Work request:
When the string "About" is part of a line below, that line should be copied.

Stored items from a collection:
____

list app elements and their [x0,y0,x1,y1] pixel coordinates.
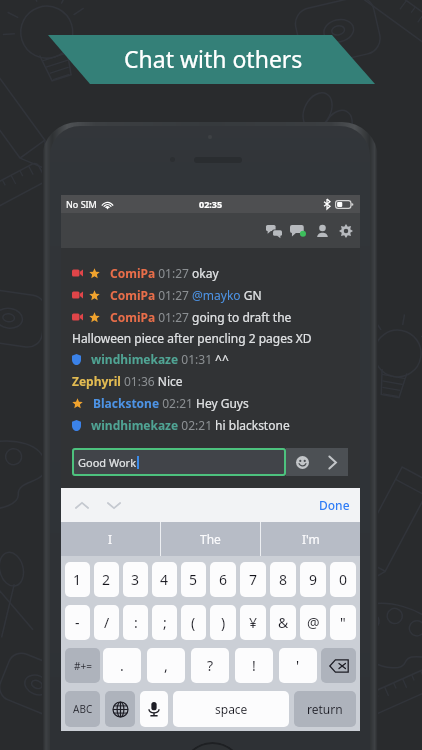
staticText: No SIM [66,198,97,210]
staticText: Done [319,497,350,513]
button[interactable]: I [61,522,160,556]
button[interactable]: " [330,605,356,640]
staticText: Chat with others [124,43,303,74]
button[interactable]: Delete [321,648,356,683]
staticText: 3 [131,570,140,589]
button[interactable]: ? [191,648,229,683]
button[interactable]: 7 [240,562,266,597]
staticText: " [340,613,346,632]
button[interactable]: return [294,691,356,727]
button[interactable]: Chats [262,219,286,243]
staticText: I [108,531,113,547]
staticText: 2 [102,570,111,589]
button[interactable]: ABC [65,691,100,727]
staticText: ! [252,656,256,675]
button[interactable]: ) [210,605,236,640]
staticText: ABC [73,702,93,716]
button[interactable]: space [173,691,289,727]
staticText: : [134,613,138,632]
staticText: #+= [74,659,92,673]
button[interactable]: : [123,605,148,640]
button[interactable]: People [310,219,334,243]
button[interactable]: 9 [300,562,326,597]
staticText: , [164,656,168,675]
staticText: - [75,613,80,632]
button[interactable]: 2 [94,562,119,597]
button[interactable]: Previous field [69,492,95,518]
staticText: ComiPa 01:27 okay [110,265,219,281]
staticText: ComiPa 01:27 @mayko GN [110,287,262,303]
button[interactable]: ¥ [240,605,266,640]
button[interactable]: . [103,648,141,683]
staticText: 9 [309,570,318,589]
button[interactable]: 1 [65,562,90,597]
staticText: windhimekaze 01:31 ^^ [91,351,229,367]
button[interactable]: Messages [286,219,310,243]
staticText: I'm [302,531,320,547]
staticText: ) [221,613,226,632]
button[interactable]: Dictate [140,691,168,727]
staticText: ' [296,656,300,675]
button[interactable]: 0 [330,562,356,597]
staticText: windhimekaze 02:21 hi blackstone [91,417,290,433]
staticText: 0 [339,570,348,589]
button[interactable]: - [65,605,90,640]
button[interactable]: I'm [261,522,360,556]
button[interactable]: ; [152,605,177,640]
button[interactable]: 6 [210,562,236,597]
button[interactable]: / [94,605,119,640]
button[interactable]: ' [279,648,317,683]
button[interactable]: ! [235,648,273,683]
button[interactable]: ( [181,605,206,640]
staticText: 8 [279,570,288,589]
staticText: 5 [189,570,198,589]
staticText: 6 [219,570,228,589]
staticText: 02:35 [199,198,223,210]
staticText: space [215,701,248,717]
staticText: & [278,613,289,632]
staticText: 1 [73,570,82,589]
button[interactable]: Emoji [289,449,315,475]
staticText: 4 [160,570,169,589]
button[interactable]: 5 [181,562,206,597]
staticText: @ [307,613,320,632]
staticText: ? [207,656,214,675]
button[interactable]: , [147,648,185,683]
staticText: 7 [249,570,258,589]
staticText: The [200,531,221,547]
staticText: ComiPa 01:27 going to draft the [110,309,292,325]
button[interactable]: Good Work [72,448,286,476]
button[interactable]: Change keyboard [105,691,135,727]
button[interactable]: @ [300,605,326,640]
button[interactable]: #+= [65,648,100,683]
staticText: Blackstone 02:21 Hey Guys [93,395,249,411]
button[interactable]: 8 [270,562,296,597]
button[interactable]: & [270,605,296,640]
button[interactable]: 4 [152,562,177,597]
staticText: return [307,701,343,717]
button[interactable]: The [161,522,260,556]
button[interactable]: Send [319,449,345,475]
button[interactable]: Done [309,491,360,519]
button[interactable]: 3 [123,562,148,597]
button[interactable]: Next field [101,492,127,518]
staticText: / [104,613,110,632]
staticText: ¥ [249,613,258,632]
staticText: . [120,656,124,675]
button[interactable]: Settings [334,219,358,243]
staticText: ( [191,613,196,632]
staticText: Halloween piece after pencling 2 pages X… [72,330,312,346]
staticText: Zephyril 01:36 Nice [72,373,183,389]
staticText: ; [163,613,167,632]
staticText: Good Work [78,455,137,470]
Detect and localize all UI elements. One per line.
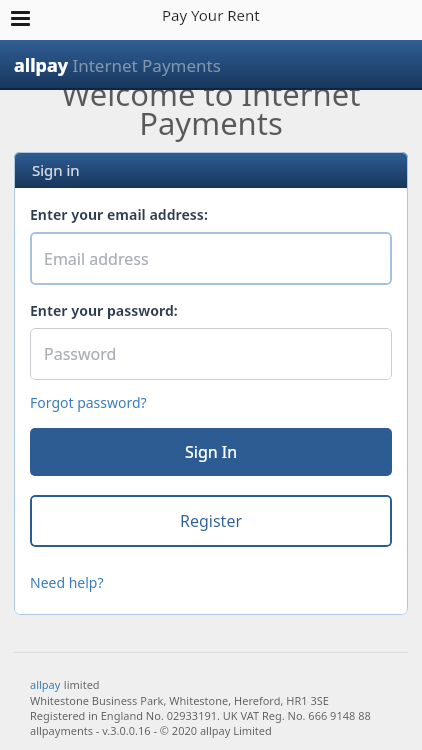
staticText: Email address [44,248,149,270]
staticText: Enter your email address: [30,205,208,224]
button[interactable]: allpay [30,677,61,692]
staticText: Registered in England No. 02933191. UK V… [30,708,371,723]
button[interactable]: Forgot password? [30,393,147,412]
button[interactable]: Sign In [30,428,392,476]
button[interactable]: Register [30,495,392,547]
staticText: allpay [14,53,68,78]
button[interactable]: Email address [30,232,392,285]
staticText: Pay Your Rent [162,5,260,25]
staticText: Sign in [32,160,80,180]
staticText: Register [180,510,243,532]
button[interactable]: Password [30,328,392,380]
button[interactable] [0,0,40,40]
staticText: Sign In [185,441,238,463]
staticText: Welcome to Internet [0,73,422,115]
staticText: Payments [0,102,422,144]
staticText: Internet Payments [68,54,221,77]
staticText: Whitestone Business Park, Whitestone, He… [30,693,329,708]
staticText: limited [61,677,100,692]
staticText: Password [44,343,117,365]
staticText: Enter your password: [30,301,178,320]
button[interactable]: Need help? [30,573,104,592]
staticText: allpayments - v.3.0.0.16 - © 2020 allpay… [30,723,272,738]
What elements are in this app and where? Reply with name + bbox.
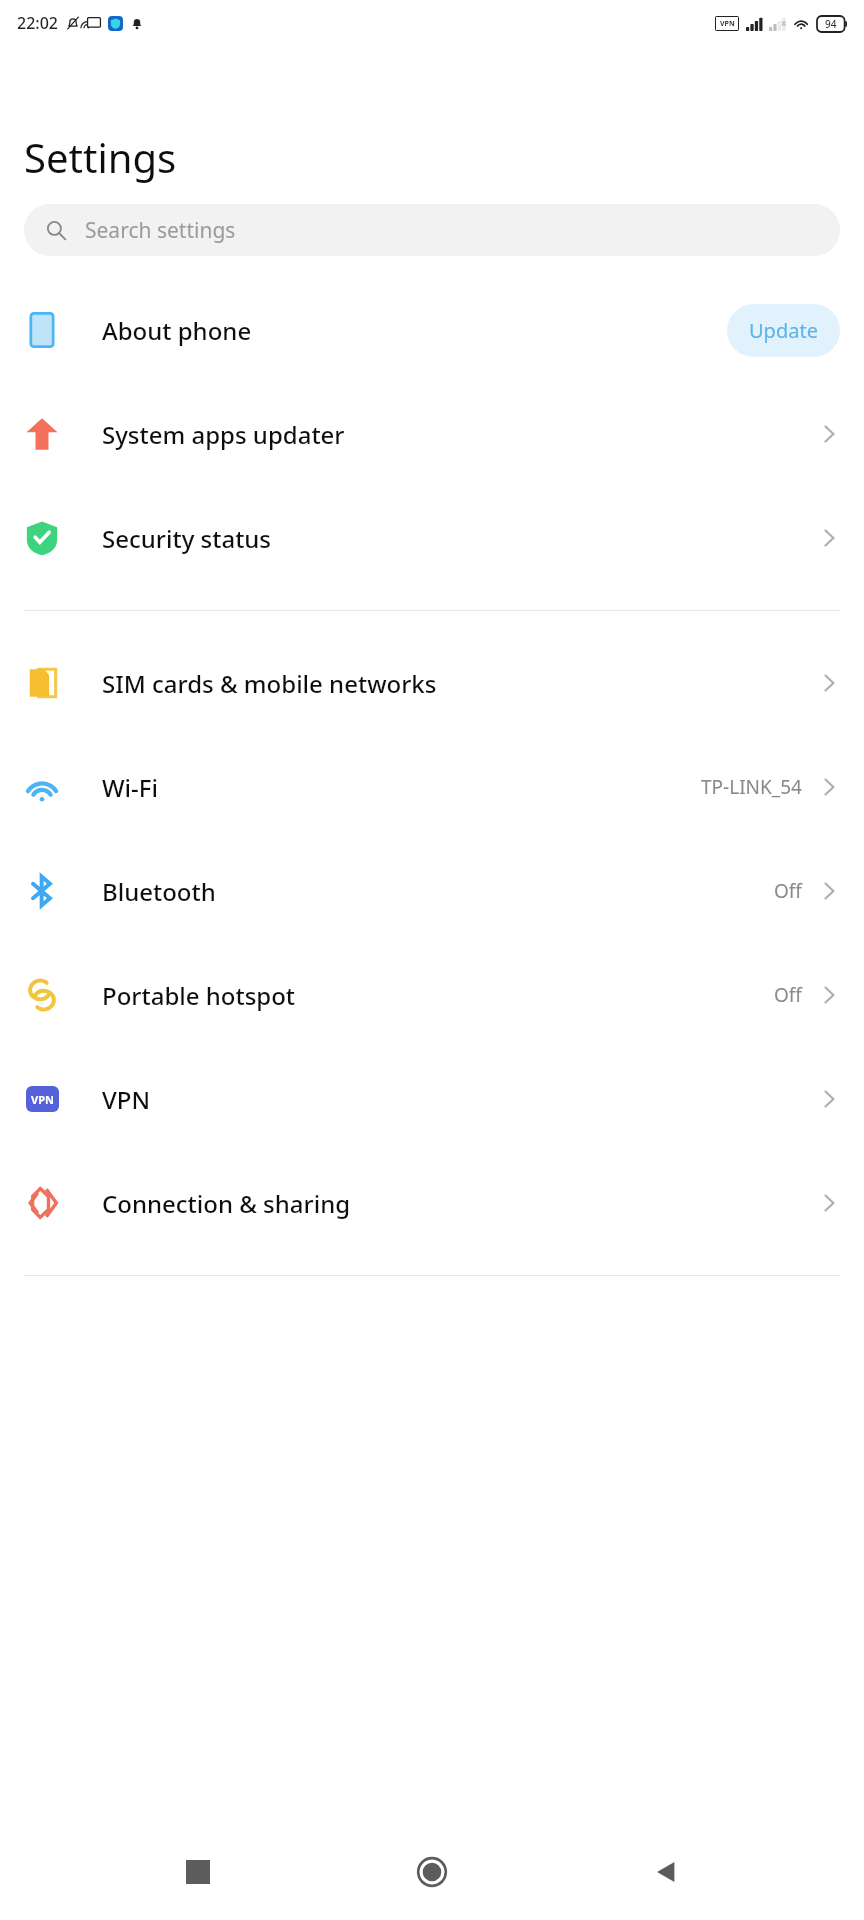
button[interactable]: Home — [396, 1836, 468, 1908]
staticText: TP-LINK_54 — [701, 774, 802, 800]
staticText: Portable hotspot — [102, 979, 774, 1012]
button[interactable]: Portable hotspot — [0, 943, 864, 1047]
button[interactable]: System apps updater — [0, 382, 864, 486]
staticText: Off — [774, 982, 802, 1008]
button[interactable]: SIM cards & mobile networks — [0, 631, 864, 735]
staticText: SIM cards & mobile networks — [102, 667, 818, 700]
button[interactable]: Connection & sharing — [0, 1151, 864, 1255]
staticText: About phone — [102, 314, 727, 347]
button[interactable]: VPN — [0, 1047, 864, 1151]
button[interactable]: About phone — [0, 278, 864, 382]
staticText: 22:02 — [17, 12, 58, 34]
staticText: Update — [749, 317, 818, 344]
staticText: VPN — [102, 1083, 818, 1116]
staticText: Connection & sharing — [102, 1187, 818, 1220]
button[interactable]: Wi-Fi — [0, 735, 864, 839]
staticText: Settings — [24, 130, 177, 184]
staticText: System apps updater — [102, 418, 818, 451]
staticText: 94 — [825, 17, 837, 31]
button[interactable]: Search settings — [24, 204, 840, 256]
button[interactable]: Recent apps — [162, 1836, 234, 1908]
button[interactable]: Security status — [0, 486, 864, 590]
staticText: VPN — [31, 1092, 54, 1107]
staticText: Search settings — [85, 216, 236, 245]
staticText: Wi-Fi — [102, 771, 701, 804]
staticText: Security status — [102, 522, 818, 555]
button[interactable]: Update — [727, 304, 840, 357]
staticText: Bluetooth — [102, 875, 774, 908]
staticText: Off — [774, 878, 802, 904]
button[interactable]: Back — [630, 1836, 702, 1908]
staticText: VPN — [720, 19, 735, 29]
button[interactable]: Bluetooth — [0, 839, 864, 943]
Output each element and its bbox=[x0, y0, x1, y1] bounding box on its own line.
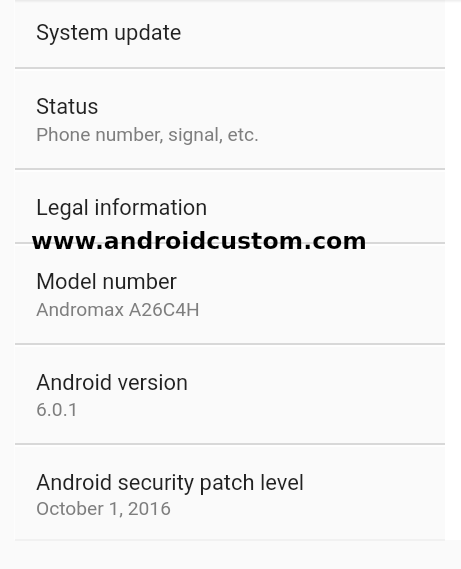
staticText: Andromax A26C4H bbox=[36, 298, 200, 321]
staticText: Model number bbox=[36, 269, 177, 295]
button[interactable]: Android security patch level bbox=[15, 444, 445, 540]
button[interactable]: Legal information bbox=[15, 169, 445, 243]
staticText: System update bbox=[36, 20, 182, 46]
staticText: www.androidcustom.com bbox=[31, 227, 367, 254]
button[interactable]: Android version bbox=[15, 344, 445, 444]
staticText: Android security patch level bbox=[36, 470, 305, 496]
staticText: Phone number, signal, etc. bbox=[36, 123, 260, 146]
staticText: Legal information bbox=[36, 195, 208, 221]
button[interactable]: Status bbox=[15, 68, 445, 168]
staticText: October 1, 2016 bbox=[36, 497, 171, 520]
staticText: Android version bbox=[36, 370, 189, 396]
button[interactable]: System update bbox=[15, 0, 445, 68]
button[interactable]: Model number bbox=[15, 243, 445, 344]
staticText: Status bbox=[36, 94, 99, 120]
staticText: 6.0.1 bbox=[36, 398, 79, 421]
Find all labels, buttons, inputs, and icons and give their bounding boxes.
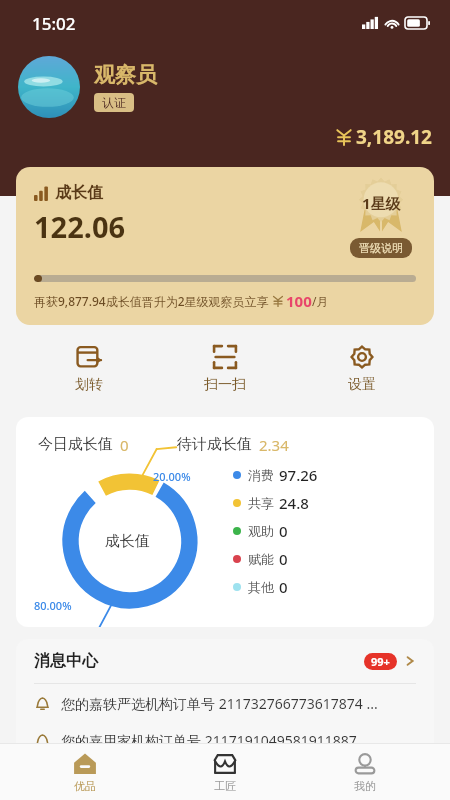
button[interactable]: Avatar bbox=[18, 56, 80, 118]
button[interactable]: 优品 bbox=[30, 749, 140, 795]
staticText: 待计成长值 bbox=[177, 435, 252, 454]
staticText: 您的嘉用家机构订单号 2117191049581911887 ... bbox=[61, 731, 372, 750]
staticText: 80.00% bbox=[34, 598, 72, 613]
staticText: 成长值 bbox=[55, 183, 103, 203]
staticText: 3,189.12 bbox=[356, 124, 432, 150]
staticText: 消息中心 bbox=[34, 651, 98, 671]
staticText: 0 bbox=[279, 549, 288, 569]
button[interactable]: 划转 bbox=[41, 340, 137, 398]
staticText: 我的 bbox=[354, 779, 376, 793]
button[interactable]: 我的 bbox=[310, 749, 420, 795]
staticText: 优品 bbox=[74, 779, 96, 793]
button[interactable]: 今日成长值 bbox=[16, 417, 434, 627]
staticText: 20.00% bbox=[153, 469, 191, 484]
staticText: 100 bbox=[286, 291, 312, 311]
staticText: 24.8 bbox=[279, 493, 309, 513]
staticText: 2.34 bbox=[259, 435, 289, 455]
other: More bbox=[404, 655, 416, 667]
staticText: 工匠 bbox=[214, 779, 236, 793]
staticText: 划转 bbox=[75, 376, 103, 394]
button[interactable]: 您的嘉用家机构订单号 2117191049581911887 ... bbox=[16, 722, 434, 759]
staticText: 1星级 bbox=[362, 193, 401, 213]
staticText: 0 bbox=[120, 435, 129, 455]
button[interactable]: 工匠 bbox=[170, 749, 280, 795]
staticText: 再获9,877.94成长值晋升为2星级观察员立享 bbox=[34, 293, 272, 309]
staticText: 122.06 bbox=[34, 207, 126, 246]
staticText: 您的嘉轶严选机构订单号 211732766773617874 ... bbox=[61, 694, 378, 713]
button[interactable]: 晋级说明 bbox=[350, 238, 412, 258]
staticText: 观察员 bbox=[94, 62, 157, 88]
staticText: 0 bbox=[279, 521, 288, 541]
staticText: 认证 bbox=[102, 95, 126, 110]
staticText: /月 bbox=[312, 293, 329, 309]
staticText: 共享 bbox=[248, 495, 274, 511]
staticText: 观助 bbox=[248, 523, 274, 539]
staticText: 99+ bbox=[371, 654, 390, 669]
button[interactable]: 您的嘉轶严选机构订单号 211732766773617874 ... bbox=[16, 684, 434, 722]
button[interactable]: 认证 bbox=[94, 93, 134, 112]
button[interactable]: 设置 bbox=[314, 340, 410, 398]
button[interactable]: 消息中心 bbox=[16, 639, 434, 683]
staticText: 消费 bbox=[248, 467, 274, 483]
staticText: 其他 bbox=[248, 579, 274, 595]
staticText: 0 bbox=[279, 577, 288, 597]
staticText: 赋能 bbox=[248, 551, 274, 567]
staticText: 97.26 bbox=[279, 465, 318, 485]
staticText: 15:02 bbox=[32, 12, 76, 35]
staticText: 扫一扫 bbox=[204, 376, 246, 394]
button[interactable]: 成长值 bbox=[16, 167, 434, 325]
staticText: 晋级说明 bbox=[359, 241, 403, 255]
staticText: 成长值 bbox=[105, 532, 150, 551]
staticText: 设置 bbox=[348, 376, 376, 394]
staticText: 今日成长值 bbox=[38, 435, 113, 454]
button[interactable]: 扫一扫 bbox=[177, 340, 273, 398]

____

Reply:
staticText: About phone — [102, 314, 727, 347]
button[interactable]: About phone — [0, 278, 864, 382]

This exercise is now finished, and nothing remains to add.